DATASET RECORDS ::
- - - - -

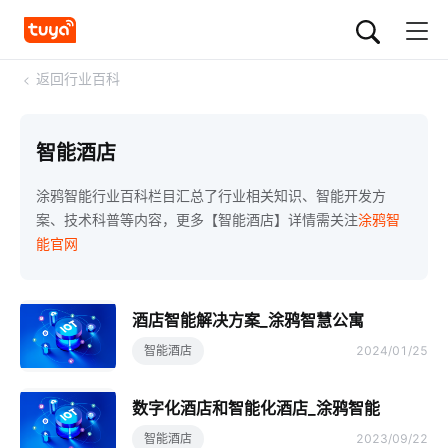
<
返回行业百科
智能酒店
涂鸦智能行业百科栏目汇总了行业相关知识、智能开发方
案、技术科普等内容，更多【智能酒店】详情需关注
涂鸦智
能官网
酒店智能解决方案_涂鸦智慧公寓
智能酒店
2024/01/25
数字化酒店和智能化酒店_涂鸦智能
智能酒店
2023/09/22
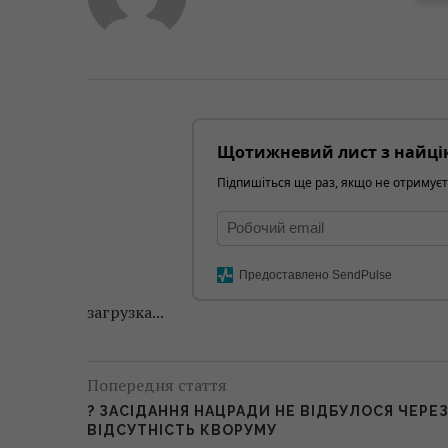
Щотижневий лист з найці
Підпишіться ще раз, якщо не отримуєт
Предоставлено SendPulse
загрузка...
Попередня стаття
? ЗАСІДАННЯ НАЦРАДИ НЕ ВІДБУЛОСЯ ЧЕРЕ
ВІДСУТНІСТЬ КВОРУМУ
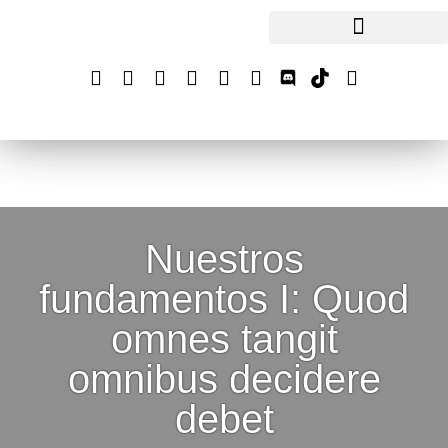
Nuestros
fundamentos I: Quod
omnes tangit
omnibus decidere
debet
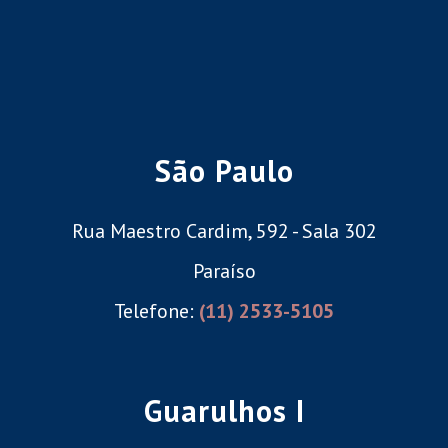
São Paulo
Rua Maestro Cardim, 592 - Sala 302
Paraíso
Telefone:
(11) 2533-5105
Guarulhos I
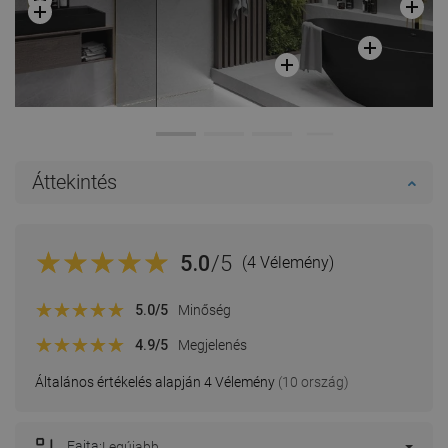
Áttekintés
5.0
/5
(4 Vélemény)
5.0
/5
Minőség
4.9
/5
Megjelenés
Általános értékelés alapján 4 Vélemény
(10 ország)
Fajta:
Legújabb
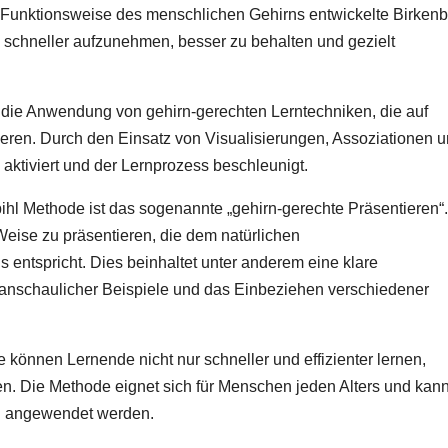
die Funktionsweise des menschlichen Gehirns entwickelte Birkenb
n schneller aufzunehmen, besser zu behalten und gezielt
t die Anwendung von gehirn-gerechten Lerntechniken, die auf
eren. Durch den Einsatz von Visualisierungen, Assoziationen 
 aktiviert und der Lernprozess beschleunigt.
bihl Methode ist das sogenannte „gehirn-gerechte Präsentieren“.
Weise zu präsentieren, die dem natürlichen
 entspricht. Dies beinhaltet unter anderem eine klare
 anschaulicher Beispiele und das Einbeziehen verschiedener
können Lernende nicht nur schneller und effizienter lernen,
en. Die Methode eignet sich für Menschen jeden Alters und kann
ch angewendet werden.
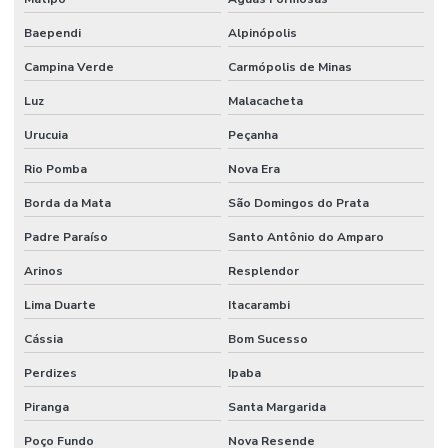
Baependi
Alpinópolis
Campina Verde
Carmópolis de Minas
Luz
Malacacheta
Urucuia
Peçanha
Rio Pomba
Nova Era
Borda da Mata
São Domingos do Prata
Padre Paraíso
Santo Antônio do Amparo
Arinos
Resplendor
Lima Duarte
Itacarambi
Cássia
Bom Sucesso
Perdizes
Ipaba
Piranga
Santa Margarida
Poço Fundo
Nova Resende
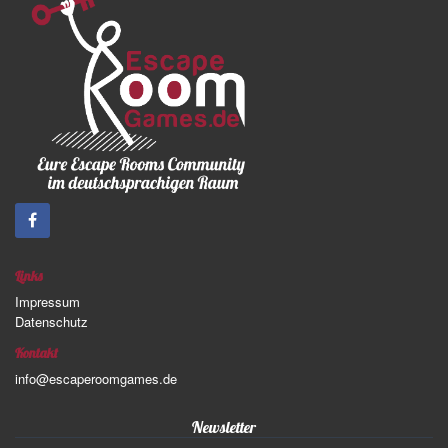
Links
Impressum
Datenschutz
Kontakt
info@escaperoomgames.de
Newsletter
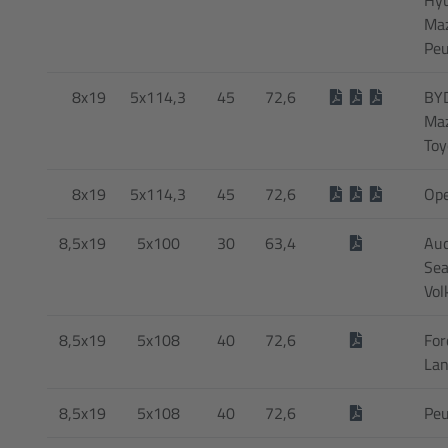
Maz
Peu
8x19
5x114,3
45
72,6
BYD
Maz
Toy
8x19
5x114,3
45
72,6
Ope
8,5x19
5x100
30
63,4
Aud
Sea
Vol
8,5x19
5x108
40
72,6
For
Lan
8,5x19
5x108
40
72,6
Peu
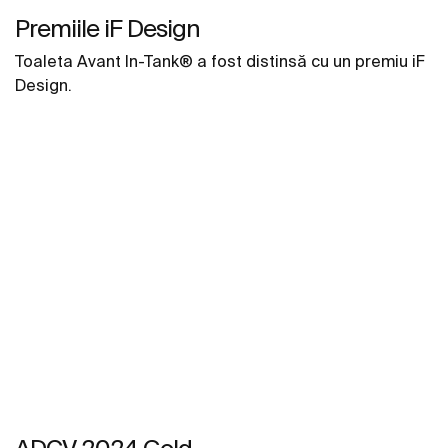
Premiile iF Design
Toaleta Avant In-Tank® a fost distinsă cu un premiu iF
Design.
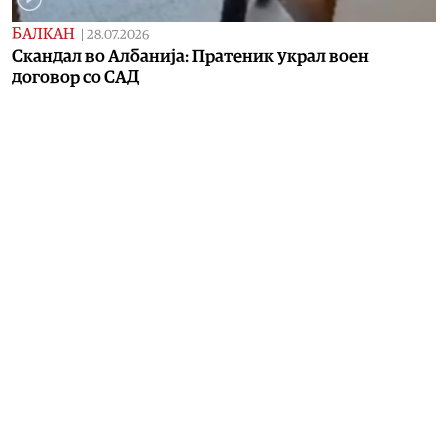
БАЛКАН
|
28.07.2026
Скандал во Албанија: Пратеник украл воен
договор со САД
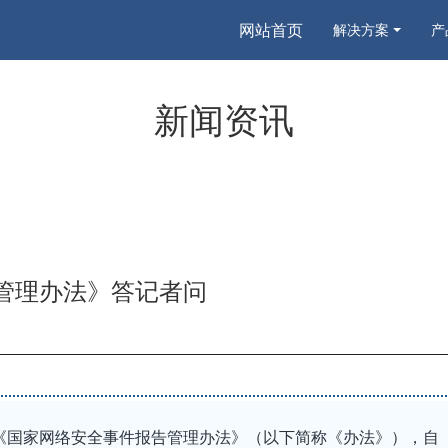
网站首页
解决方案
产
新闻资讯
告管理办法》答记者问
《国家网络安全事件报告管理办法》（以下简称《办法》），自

- - - - -

GOAL OF THE EXERCISE ::
Show all lines in the entries above where the word "Vélemény" appears.

RESULT ::
(4 Vélemény)
Általános értékelés alapján 4 Vélemény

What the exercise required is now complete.